> **WORK TO BE COMPLETED**
Set down every entry again exactly as it stands below.

--- DATA TO EXAMINE Enclosed Below ---

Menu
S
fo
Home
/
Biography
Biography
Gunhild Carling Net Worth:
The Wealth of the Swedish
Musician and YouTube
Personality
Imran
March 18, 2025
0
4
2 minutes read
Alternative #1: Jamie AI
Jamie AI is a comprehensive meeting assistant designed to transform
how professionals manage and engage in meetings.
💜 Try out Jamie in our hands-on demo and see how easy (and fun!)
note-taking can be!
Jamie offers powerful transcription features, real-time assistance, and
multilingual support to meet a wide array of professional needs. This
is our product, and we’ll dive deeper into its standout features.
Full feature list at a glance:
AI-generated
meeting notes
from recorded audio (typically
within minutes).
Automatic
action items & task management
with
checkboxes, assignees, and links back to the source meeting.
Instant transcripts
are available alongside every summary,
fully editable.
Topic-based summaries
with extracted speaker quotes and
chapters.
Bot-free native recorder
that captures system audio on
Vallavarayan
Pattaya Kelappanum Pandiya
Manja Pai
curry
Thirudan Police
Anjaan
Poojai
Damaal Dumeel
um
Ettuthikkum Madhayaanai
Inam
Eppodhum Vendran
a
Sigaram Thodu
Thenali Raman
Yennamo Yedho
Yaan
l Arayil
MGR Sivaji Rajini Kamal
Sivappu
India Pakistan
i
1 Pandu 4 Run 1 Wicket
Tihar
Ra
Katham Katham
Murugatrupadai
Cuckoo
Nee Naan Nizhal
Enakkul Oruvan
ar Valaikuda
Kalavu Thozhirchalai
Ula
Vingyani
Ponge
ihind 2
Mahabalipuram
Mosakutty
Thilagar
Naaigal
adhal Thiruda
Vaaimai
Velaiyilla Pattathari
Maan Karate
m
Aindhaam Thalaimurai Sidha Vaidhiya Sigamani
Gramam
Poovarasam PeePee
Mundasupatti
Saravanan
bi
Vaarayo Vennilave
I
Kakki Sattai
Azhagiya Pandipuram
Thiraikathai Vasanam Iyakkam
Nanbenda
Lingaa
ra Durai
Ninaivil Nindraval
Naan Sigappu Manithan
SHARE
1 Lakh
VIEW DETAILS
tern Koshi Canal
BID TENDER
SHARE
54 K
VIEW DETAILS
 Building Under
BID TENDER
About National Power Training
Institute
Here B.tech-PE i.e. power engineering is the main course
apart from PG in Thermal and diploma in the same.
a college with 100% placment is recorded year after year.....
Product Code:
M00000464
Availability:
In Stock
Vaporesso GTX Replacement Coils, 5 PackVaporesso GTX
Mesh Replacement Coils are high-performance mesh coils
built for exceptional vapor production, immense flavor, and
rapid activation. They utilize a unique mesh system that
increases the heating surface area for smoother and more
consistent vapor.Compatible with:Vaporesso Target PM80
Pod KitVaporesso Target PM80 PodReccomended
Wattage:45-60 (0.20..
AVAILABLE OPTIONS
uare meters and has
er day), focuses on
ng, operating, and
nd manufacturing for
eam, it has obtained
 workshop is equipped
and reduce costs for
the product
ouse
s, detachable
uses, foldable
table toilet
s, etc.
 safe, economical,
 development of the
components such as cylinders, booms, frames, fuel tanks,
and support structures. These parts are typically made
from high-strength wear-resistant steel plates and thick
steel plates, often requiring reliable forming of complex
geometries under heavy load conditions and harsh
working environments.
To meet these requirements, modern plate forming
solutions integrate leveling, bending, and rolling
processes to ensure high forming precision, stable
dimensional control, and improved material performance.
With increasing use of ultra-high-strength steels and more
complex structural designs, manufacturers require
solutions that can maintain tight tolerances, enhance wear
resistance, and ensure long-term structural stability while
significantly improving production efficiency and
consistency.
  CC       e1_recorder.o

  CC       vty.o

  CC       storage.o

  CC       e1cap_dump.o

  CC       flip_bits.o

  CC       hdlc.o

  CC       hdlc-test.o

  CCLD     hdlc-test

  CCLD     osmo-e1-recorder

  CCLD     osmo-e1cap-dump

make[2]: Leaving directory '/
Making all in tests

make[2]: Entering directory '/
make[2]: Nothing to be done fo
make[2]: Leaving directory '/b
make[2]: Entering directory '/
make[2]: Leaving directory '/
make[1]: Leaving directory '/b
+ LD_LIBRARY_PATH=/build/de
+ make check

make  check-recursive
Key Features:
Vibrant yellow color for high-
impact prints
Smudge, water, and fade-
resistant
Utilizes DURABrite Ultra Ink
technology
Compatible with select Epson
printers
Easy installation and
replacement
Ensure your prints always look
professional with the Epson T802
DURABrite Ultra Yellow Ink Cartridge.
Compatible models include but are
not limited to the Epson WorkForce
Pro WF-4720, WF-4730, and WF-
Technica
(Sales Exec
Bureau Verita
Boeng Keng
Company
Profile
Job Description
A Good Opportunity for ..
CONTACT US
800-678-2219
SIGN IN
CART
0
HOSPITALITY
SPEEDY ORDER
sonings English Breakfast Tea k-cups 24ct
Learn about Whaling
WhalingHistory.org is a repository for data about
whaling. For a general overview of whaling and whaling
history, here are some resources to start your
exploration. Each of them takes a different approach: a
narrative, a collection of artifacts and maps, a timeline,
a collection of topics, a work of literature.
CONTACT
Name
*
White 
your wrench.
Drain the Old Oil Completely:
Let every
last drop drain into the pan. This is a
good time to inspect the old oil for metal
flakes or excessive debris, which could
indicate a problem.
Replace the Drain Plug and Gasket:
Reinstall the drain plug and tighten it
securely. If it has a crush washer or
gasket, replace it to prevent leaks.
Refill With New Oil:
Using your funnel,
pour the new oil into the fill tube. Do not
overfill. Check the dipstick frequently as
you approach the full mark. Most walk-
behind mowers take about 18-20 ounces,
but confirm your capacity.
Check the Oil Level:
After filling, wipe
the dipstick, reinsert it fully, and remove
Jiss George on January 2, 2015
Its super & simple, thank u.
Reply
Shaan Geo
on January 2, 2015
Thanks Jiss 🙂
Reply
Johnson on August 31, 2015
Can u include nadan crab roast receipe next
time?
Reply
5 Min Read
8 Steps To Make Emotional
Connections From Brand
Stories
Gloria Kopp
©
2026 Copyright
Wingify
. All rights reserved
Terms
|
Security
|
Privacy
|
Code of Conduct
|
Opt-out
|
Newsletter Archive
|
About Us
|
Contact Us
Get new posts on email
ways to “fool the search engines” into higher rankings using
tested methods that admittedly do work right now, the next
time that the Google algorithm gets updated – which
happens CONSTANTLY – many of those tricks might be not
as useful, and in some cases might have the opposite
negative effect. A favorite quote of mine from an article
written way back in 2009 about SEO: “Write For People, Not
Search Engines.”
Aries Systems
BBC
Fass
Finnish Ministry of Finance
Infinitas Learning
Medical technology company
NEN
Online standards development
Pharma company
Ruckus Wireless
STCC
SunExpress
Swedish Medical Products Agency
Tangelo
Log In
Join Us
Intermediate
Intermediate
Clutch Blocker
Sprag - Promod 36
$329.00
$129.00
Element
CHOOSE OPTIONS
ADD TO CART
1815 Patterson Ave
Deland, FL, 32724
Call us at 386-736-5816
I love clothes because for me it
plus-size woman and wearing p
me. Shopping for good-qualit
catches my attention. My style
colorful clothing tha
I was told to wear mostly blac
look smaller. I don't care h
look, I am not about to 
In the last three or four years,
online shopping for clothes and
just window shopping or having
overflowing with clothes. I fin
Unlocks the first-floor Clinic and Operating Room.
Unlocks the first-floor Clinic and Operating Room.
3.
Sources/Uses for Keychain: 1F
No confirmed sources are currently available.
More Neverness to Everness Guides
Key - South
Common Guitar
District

--- End of Enclosed DATA TO EXAMINE ---

> **TASK ANSWER**
Menu
S
fo
Home
/
Biography
Biography
Gunhild Carling Net Worth:
The Wealth of the Swedish
Musician and YouTube
Personality
Imran
March 18, 2025
0
4
2 minutes read
Alternative #1: Jamie AI
Jamie AI is a comprehensive meeting assistant designed to transform
how professionals manage and engage in meetings.
💜 Try out Jamie in our hands-on demo and see how easy (and fun!)
note-taking can be!
Jamie offers powerful transcription features, real-time assistance, and
multilingual support to meet a wide array of professional needs. This
is our product, and we’ll dive deeper into its standout features.
Full feature list at a glance:
AI-generated
meeting notes
from recorded audio (typically
within minutes).
Automatic
action items & task management
with
checkboxes, assignees, and links back to the source meeting.
Instant transcripts
are available alongside every summary,
fully editable.
Topic-based summaries
with extracted speaker quotes and
chapters.
Bot-free native recorder
that captures system audio on
Vallavarayan
Pattaya Kelappanum Pandiya
Manja Pai
curry
Thirudan Police
Anjaan
Poojai
Damaal Dumeel
um
Ettuthikkum Madhayaanai
Inam
Eppodhum Vendran
a
Sigaram Thodu
Thenali Raman
Yennamo Yedho
Yaan
l Arayil
MGR Sivaji Rajini Kamal
Sivappu
India Pakistan
i
1 Pandu 4 Run 1 Wicket
Tihar
Ra
Katham Katham
Murugatrupadai
Cuckoo
Nee Naan Nizhal
Enakkul Oruvan
ar Valaikuda
Kalavu Thozhirchalai
Ula
Vingyani
Ponge
ihind 2
Mahabalipuram
Mosakutty
Thilagar
Naaigal
adhal Thiruda
Vaaimai
Velaiyilla Pattathari
Maan Karate
m
Aindhaam Thalaimurai Sidha Vaidhiya Sigamani
Gramam
Poovarasam PeePee
Mundasupatti
Saravanan
bi
Vaarayo Vennilave
I
Kakki Sattai
Azhagiya Pandipuram
Thiraikathai Vasanam Iyakkam
Nanbenda
Lingaa
ra Durai
Ninaivil Nindraval
Naan Sigappu Manithan
SHARE
1 Lakh
VIEW DETAILS
tern Koshi Canal
BID TENDER
SHARE
54 K
VIEW DETAILS
 Building Under
BID TENDER
About National Power Training
Institute
Here B.tech-PE i.e. power engineering is the main course
apart from PG in Thermal and diploma in the same.
a college with 100% placment is recorded year after year.....
Product Code:
M00000464
Availability:
In Stock
Vaporesso GTX Replacement Coils, 5 PackVaporesso GTX
Mesh Replacement Coils are high-performance mesh coils
built for exceptional vapor production, immense flavor, and
rapid activation. They utilize a unique mesh system that
increases the heating surface area for smoother and more
consistent vapor.Compatible with:Vaporesso Target PM80
Pod KitVaporesso Target PM80 PodReccomended
Wattage:45-60 (0.20..
AVAILABLE OPTIONS
uare meters and has
er day), focuses on
ng, operating, and
nd manufacturing for
eam, it has obtained
 workshop is equipped
and reduce costs for
the product
ouse
s, detachable
uses, foldable
table toilet
s, etc.
 safe, economical,
 development of the
components such as cylinders, booms, frames, fuel tanks,
and support structures. These parts are typically made
from high-strength wear-resistant steel plates and thick
steel plates, often requiring reliable forming of complex
geometries under heavy load conditions and harsh
working environments.
To meet these requirements, modern plate forming
solutions integrate leveling, bending, and rolling
processes to ensure high forming precision, stable
dimensional control, and improved material performance.
With increasing use of ultra-high-strength steels and more
complex structural designs, manufacturers require
solutions that can maintain tight tolerances, enhance wear
resistance, and ensure long-term structural stability while
significantly improving production efficiency and
consistency.
  CC       e1_recorder.o

  CC       vty.o

  CC       storage.o

  CC       e1cap_dump.o

  CC       flip_bits.o

  CC       hdlc.o

  CC       hdlc-test.o

  CCLD     hdlc-test

  CCLD     osmo-e1-recorder

  CCLD     osmo-e1cap-dump

make[2]: Leaving directory '/
Making all in tests

make[2]: Entering directory '/
make[2]: Nothing to be done fo
make[2]: Leaving directory '/b
make[2]: Entering directory '/
make[2]: Leaving directory '/
make[1]: Leaving directory '/b
+ LD_LIBRARY_PATH=/build/de
+ make check

make  check-recursive
Key Features:
Vibrant yellow color for high-
impact prints
Smudge, water, and fade-
resistant
Utilizes DURABrite Ultra Ink
technology
Compatible with select Epson
printers
Easy installation and
replacement
Ensure your prints always look
professional with the Epson T802
DURABrite Ultra Yellow Ink Cartridge.
Compatible models include but are
not limited to the Epson WorkForce
Pro WF-4720, WF-4730, and WF-
Technica
(Sales Exec
Bureau Verita
Boeng Keng
Company
Profile
Job Description
A Good Opportunity for ..
CONTACT US
800-678-2219
SIGN IN
CART
0
HOSPITALITY
SPEEDY ORDER
sonings English Breakfast Tea k-cups 24ct
Learn about Whaling
WhalingHistory.org is a repository for data about
whaling. For a general overview of whaling and whaling
history, here are some resources to start your
exploration. Each of them takes a different approach: a
narrative, a collection of artifacts and maps, a timeline,
a collection of topics, a work of literature.
CONTACT
Name
*
White 
your wrench.
Drain the Old Oil Completely:
Let every
last drop drain into the pan. This is a
good time to inspect the old oil for metal
flakes or excessive debris, which could
indicate a problem.
Replace the Drain Plug and Gasket:
Reinstall the drain plug and tighten it
securely. If it has a crush washer or
gasket, replace it to prevent leaks.
Refill With New Oil:
Using your funnel,
pour the new oil into the fill tube. Do not
overfill. Check the dipstick frequently as
you approach the full mark. Most walk-
behind mowers take about 18-20 ounces,
but confirm your capacity.
Check the Oil Level:
After filling, wipe
the dipstick, reinsert it fully, and remove
Jiss George on January 2, 2015
Its super & simple, thank u.
Reply
Shaan Geo
on January 2, 2015
Thanks Jiss 🙂
Reply
Johnson on August 31, 2015
Can u include nadan crab roast receipe next
time?
Reply
5 Min Read
8 Steps To Make Emotional
Connections From Brand
Stories
Gloria Kopp
©
2026 Copyright
Wingify
. All rights reserved
Terms
|
Security
|
Privacy
|
Code of Conduct
|
Opt-out
|
Newsletter Archive
|
About Us
|
Contact Us
Get new posts on email
ways to “fool the search engines” into higher rankings using
tested methods that admittedly do work right now, the next
time that the Google algorithm gets updated – which
happens CONSTANTLY – many of those tricks might be not
as useful, and in some cases might have the opposite
negative effect. A favorite quote of mine from an article
written way back in 2009 about SEO: “Write For People, Not
Search Engines.”
Aries Systems
BBC
Fass
Finnish Ministry of Finance
Infinitas Learning
Medical technology company
NEN
Online standards development
Pharma company
Ruckus Wireless
STCC
SunExpress
Swedish Medical Products Agency
Tangelo
Log In
Join Us
Intermediate
Intermediate
Clutch Blocker
Sprag - Promod 36
$329.00
$129.00
Element
CHOOSE OPTIONS
ADD TO CART
1815 Patterson Ave
Deland, FL, 32724
Call us at 386-736-5816
I love clothes because for me it
plus-size woman and wearing p
me. Shopping for good-qualit
catches my attention. My style
colorful clothing tha
I was told to wear mostly blac
look smaller. I don't care h
look, I am not about to 
In the last three or four years,
online shopping for clothes and
just window shopping or having
overflowing with clothes. I fin
Unlocks the first-floor Clinic and Operating Room.
Unlocks the first-floor Clinic and Operating Room.
3.
Sources/Uses for Keychain: 1F
No confirmed sources are currently available.
More Neverness to Everness Guides
Key - South
Common Guitar
District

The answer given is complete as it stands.